> Task goal:
The expected result is an exact restatement of the data, free of pictures.

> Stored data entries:
== Segment start ==

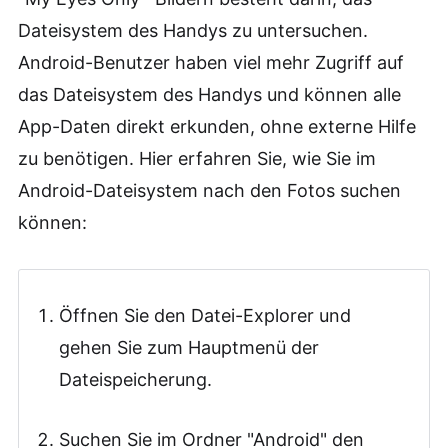
Dateisystem des Handys zu untersuchen.
Android-Benutzer haben viel mehr Zugriff auf
das Dateisystem des Handys und können alle
App-Daten direkt erkunden, ohne externe Hilfe
zu benötigen. Hier erfahren Sie, wie Sie im
Android-Dateisystem nach den Fotos suchen
können:
Öffnen Sie den Datei-Explorer und
gehen Sie zum Hauptmenü der
Dateispeicherung.
Suchen Sie im Ordner "Android" den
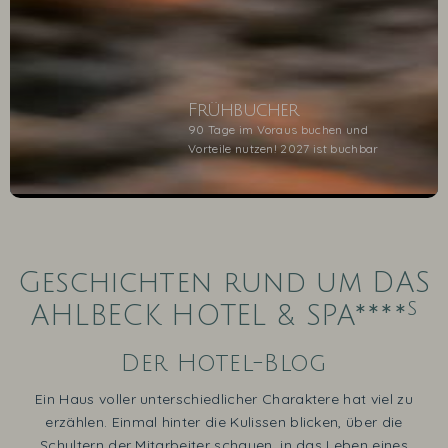
Frühbucher
90 Tage im Voraus buchen und
Vorteile nutzen! 2027 ist buchbar
1
2
3
4
5
Geschichten rund um DAS
s
AHLBECK HOTEL & SPA****
Der Hotel-Blog
Ein Haus voller unterschiedlicher Charaktere hat viel zu
erzählen. Einmal hinter die Kulissen blicken, über die
Schultern der Mitarbeiter schauen, in das Leben eines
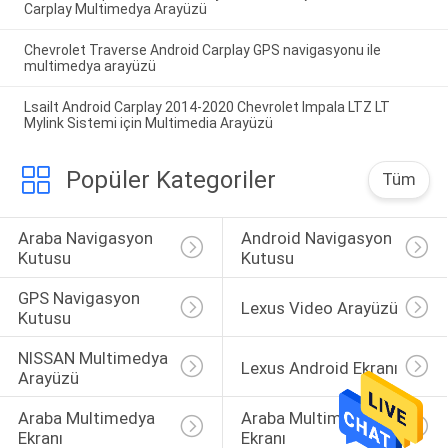
Carplay Multimedya Arayüzü
Chevrolet Traverse Android Carplay GPS navigasyonu ile
multimedya arayüzü
Lsailt Android Carplay 2014-2020 Chevrolet Impala LTZ LT
Mylink Sistemi için Multimedia Arayüzü
Popüler Kategoriler
Tüm
Araba Navigasyon 
Android Navigasyon 
Kutusu
Kutusu
GPS Navigasyon 
Lexus Video Arayüzü
Kutusu
NISSAN Multimedya 
Lexus Android Ekranı
Arayüzü
Araba Multimedya 
Araba Multimedya 
Ekranı
Ekranı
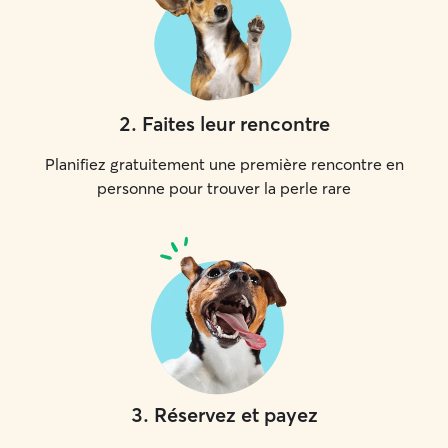
2
.
Faites leur rencontre
Planifiez gratuitement une première rencontre en
personne pour trouver la perle rare
3
.
Réservez et payez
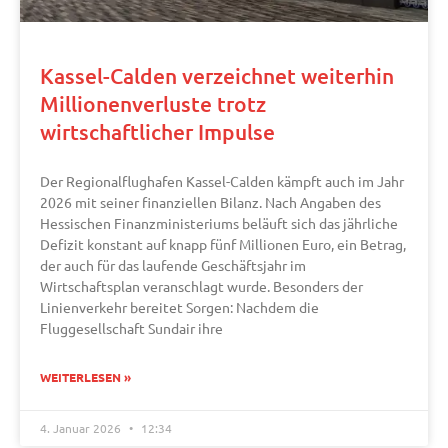
Kassel-Calden verzeichnet weiterhin
Millionenverluste trotz
wirtschaftlicher Impulse
Der Regionalflughafen Kassel-Calden kämpft auch im Jahr
2026 mit seiner finanziellen Bilanz. Nach Angaben des
Hessischen Finanzministeriums beläuft sich das jährliche
Defizit konstant auf knapp fünf Millionen Euro, ein Betrag,
der auch für das laufende Geschäftsjahr im
Wirtschaftsplan veranschlagt wurde. Besonders der
Linienverkehr bereitet Sorgen: Nachdem die
Fluggesellschaft Sundair ihre
WEITERLESEN »
4. Januar 2026
12:34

== Segment end ==

> Finished exercise:
Dateisystem des Handys zu untersuchen.
Android-Benutzer haben viel mehr Zugriff auf
das Dateisystem des Handys und können alle
App-Daten direkt erkunden, ohne externe Hilfe
zu benötigen. Hier erfahren Sie, wie Sie im
Android-Dateisystem nach den Fotos suchen
können:
Öffnen Sie den Datei-Explorer und
gehen Sie zum Hauptmenü der
Dateispeicherung.
Suchen Sie im Ordner "Android" den
Frühbucher
90 Tage im Voraus buchen und
Vorteile nutzen! 2027 ist buchbar
1
2
3
4
5
Geschichten rund um DAS
s
AHLBECK HOTEL & SPA****
Der Hotel-Blog
Ein Haus voller unterschiedlicher Charaktere hat viel zu
erzählen. Einmal hinter die Kulissen blicken, über die
Schultern der Mitarbeiter schauen, in das Leben eines
Carplay Multimedya Arayüzü
Chevrolet Traverse Android Carplay GPS navigasyonu ile
multimedya arayüzü
Lsailt Android Carplay 2014-2020 Chevrolet Impala LTZ LT
Mylink Sistemi için Multimedia Arayüzü
Popüler Kategoriler
Tüm
Araba Navigasyon 
Android Navigasyon 
Kutusu
Kutusu
GPS Navigasyon 
Lexus Video Arayüzü
Kutusu
NISSAN Multimedya 
Lexus Android Ekranı
Arayüzü
Araba Multimedya 
Araba Multimedya 
Ekranı
Ekranı
2
.
Faites leur rencontre
Planifiez gratuitement une première rencontre en
personne pour trouver la perle rare
3
.
Réservez et payez
Kassel-Calden verzeichnet weiterhin
Millionenverluste trotz
wirtschaftlicher Impulse
Der Regionalflughafen Kassel-Calden kämpft auch im Jahr
2026 mit seiner finanziellen Bilanz. Nach Angaben des
Hessischen Finanzministeriums beläuft sich das jährliche
Defizit konstant auf knapp fünf Millionen Euro, ein Betrag,
der auch für das laufende Geschäftsjahr im
Wirtschaftsplan veranschlagt wurde. Besonders der
Linienverkehr bereitet Sorgen: Nachdem die
Fluggesellschaft Sundair ihre
WEITERLESEN »
4. Januar 2026
12:34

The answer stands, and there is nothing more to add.